SUBPROCURADOR-GERAL DE JUSTIÇA DE POLÍTICAS CRIMINAIS DO MP-SP

 

CRONOLOGIA

2/10/1992

A PM é acionada para conter uma rebelião no Pavilhão 9 da Casa de Detenção, no Carandiru. A ação deixou 111 mortos.

 

3/10/1992

Um dia após o massacre, o Comando-Geral da PM instaura inquérito policialmilitar para apurar o ocorrido na cadeia.

 

2/3/1993

O inquérito da Polícia Militar é encerrado e surge a primeira denúncia contra 120 policiais pela atuação durante a rebelião.

 

13/2/1996

Esta é a data designada para o início do julgamento, mas o Conselho da Justiça Militar remete o caso para a Justiça comum.

 

27/11/1996

O Superior Tribunal de Justiça decide que o caso deve ser realmente julgado pela Justiça comum e não pela Militar.

 

26/3/1998

Ocorre a primeira decisão de pronúncia do caso, encaminhando os policiais acusados para sessão do júri popular.

 

7/2/2000

Defesas recorrem e o TJ anula a decisão, determinando que ela seja refeita por não ter considerado todos os crimes.

 

4/10/2000

Novamente em 1.ª instância, a decisão de pronúncia é dada. Prescrevem as acusações referentes a lesões leves.

 

27/12/2005

Órgão especial do TJ diz que apenas será julgada lá a parte do coronel.

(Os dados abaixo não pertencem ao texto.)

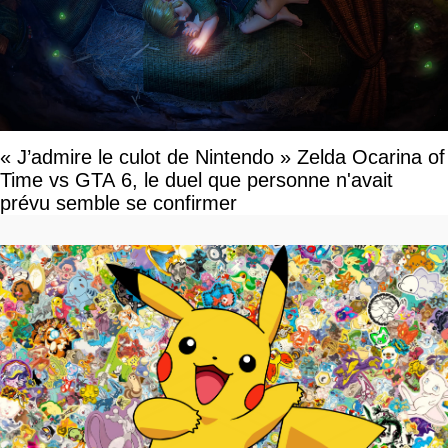
« J’admire le culot de Nintendo » Zelda Ocarina of
Time vs GTA 6, le duel que personne n'avait
prévu semble se confirmer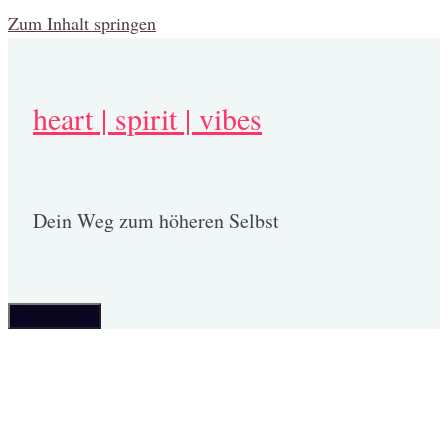
Zum Inhalt springen
heart | spirit | vibes
Dein Weg zum höheren Selbst
MENÜ
Podcasts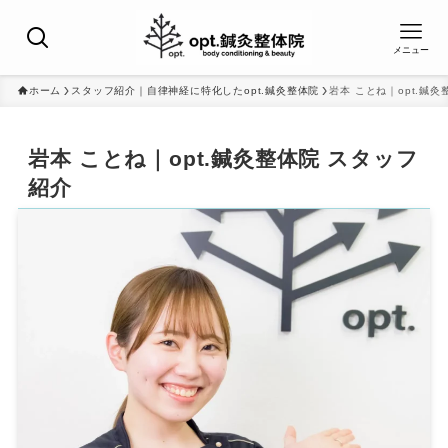
メニュー
ホーム
スタッフ紹介｜自律神経に特化したopt.鍼灸整体院
岩本 ことね｜opt.鍼
岩本 ことね｜opt.鍼灸整体院 スタッフ
紹介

Os demais serão apreciados pela seção criminal.

 

15/3/2003

O coronel Ubiratan Guimarães, comandante da operação, toma posse como deputado. O processo vai para a 2.ª instância.

 

9/2/2010

Após tramitar por oito anos, o Tribunal de Justiça confirma que os policiais acusados pelo massacre vão a júri popular.

 

10/9/2006

Com 63 anos, o coronel Ubiratan é encontrado morto em seu apartamento. Ninguém foi responsabilizado pelo crime.

 

21/3/2013

Acontece o primeiro dos cinco júris que condenariam, até dezembro daquele ano, 74 policiais a penas de até 824 anos de prisão.

 

27/9/2016

A 4.ª Câmara decide anular os júris. Os magistrados determinam que os julgamentos sejam refeitos. Sartori vota pela absolvição.

 

5/4/2018

O STJ decide suspender a anula ção dos júris e remeter o processo para novo julgamento pelo Tribunal de Justiça de São Paulo.

 

26/9/2017

O TJ admite que a procuradoria leve ao STJ pedido de revogação da decisão. O Ministério Público é contra a decisão do tribunal.